Work required: The entries below contain pictures, which are to be left out; write out exactly, and only, the lines from the line with "Identifiant" up to and including the line with "Обратная связь".

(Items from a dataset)
◇ ◇ ◇ ◇ ◇ ◇ ◇

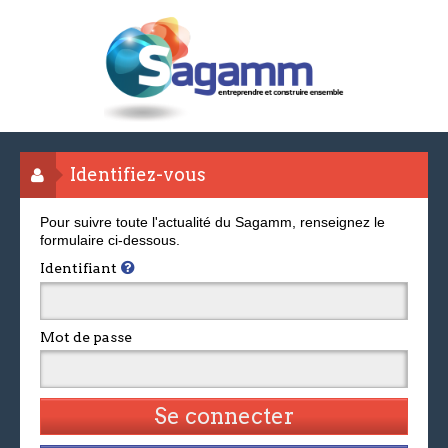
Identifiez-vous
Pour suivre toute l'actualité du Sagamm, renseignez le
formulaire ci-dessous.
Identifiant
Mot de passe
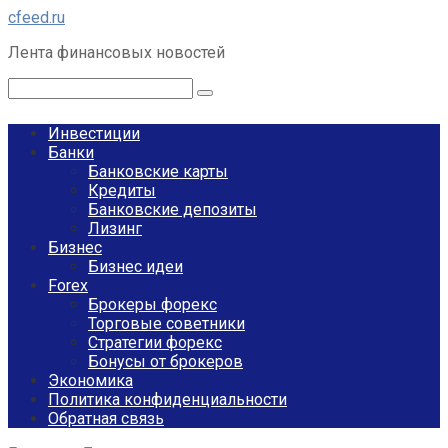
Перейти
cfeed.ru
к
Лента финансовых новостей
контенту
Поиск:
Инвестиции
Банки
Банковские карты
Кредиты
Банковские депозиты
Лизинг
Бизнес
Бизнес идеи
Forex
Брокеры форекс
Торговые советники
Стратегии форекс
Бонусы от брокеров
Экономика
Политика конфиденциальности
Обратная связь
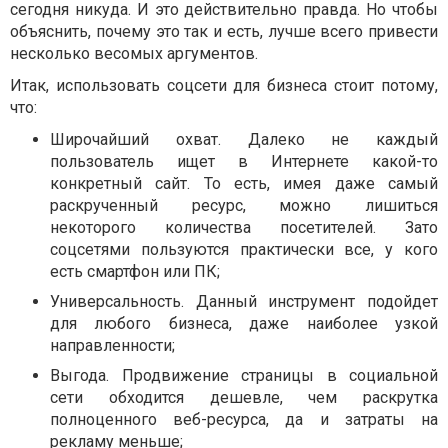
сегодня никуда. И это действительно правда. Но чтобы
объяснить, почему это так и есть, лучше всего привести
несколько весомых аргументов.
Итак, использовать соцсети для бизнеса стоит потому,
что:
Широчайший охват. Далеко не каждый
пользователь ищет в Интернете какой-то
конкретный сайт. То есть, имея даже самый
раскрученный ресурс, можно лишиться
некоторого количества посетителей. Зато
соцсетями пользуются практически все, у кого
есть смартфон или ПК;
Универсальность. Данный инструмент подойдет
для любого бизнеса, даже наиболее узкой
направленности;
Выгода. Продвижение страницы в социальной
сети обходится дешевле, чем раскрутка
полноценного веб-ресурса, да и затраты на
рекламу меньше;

◇ ◇ ◇ ◇ ◇ ◇ ◇

Answer space:
Identifiant
Mot de passe
Перейти
cfeed.ru
к
Лента финансовых новостей
контенту
Поиск:
Инвестиции
Банки
Банковские карты
Кредиты
Банковские депозиты
Лизинг
Бизнес
Бизнес идеи
Forex
Брокеры форекс
Торговые советники
Стратегии форекс
Бонусы от брокеров
Экономика
Политика конфиденциальности
Обратная связь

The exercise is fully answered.